Prompt - Would you restate every entry that follows, word for word, and leave out the pictures?

Data in this exercise -

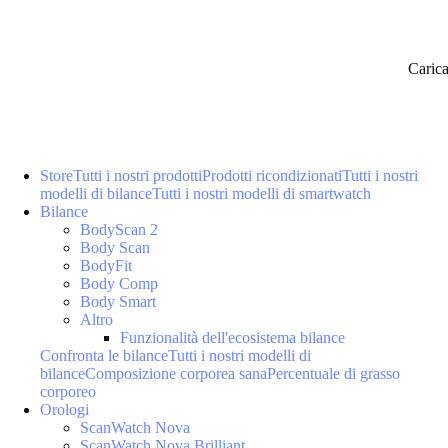
Caric
Store
Tutti i nostri prodotti
Prodotti ricondizionati
Tutti i nostri
modelli di bilance
Tutti i nostri modelli di smartwatch
Bilance
BodyScan 2
Body Scan
BodyFit
Body Comp
Body Smart
Altro
Funzionalità dell'ecosistema bilance
Confronta le bilance
Tutti i nostri modelli di
bilance
Composizione corporea sana
Percentuale di grasso
corporeo
Orologi
ScanWatch Nova
ScanWatch Nova Brilliant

Answer space -
Caric
Store
Tutti i nostri prodotti
Prodotti ricondizionati
Tutti i nostri
modelli di bilance
Tutti i nostri modelli di smartwatch
Bilance
BodyScan 2
Body Scan
BodyFit
Body Comp
Body Smart
Altro
Funzionalità dell'ecosistema bilance
Confronta le bilance
Tutti i nostri modelli di
bilance
Composizione corporea sana
Percentuale di grasso
corporeo
Orologi
ScanWatch Nova
ScanWatch Nova Brilliant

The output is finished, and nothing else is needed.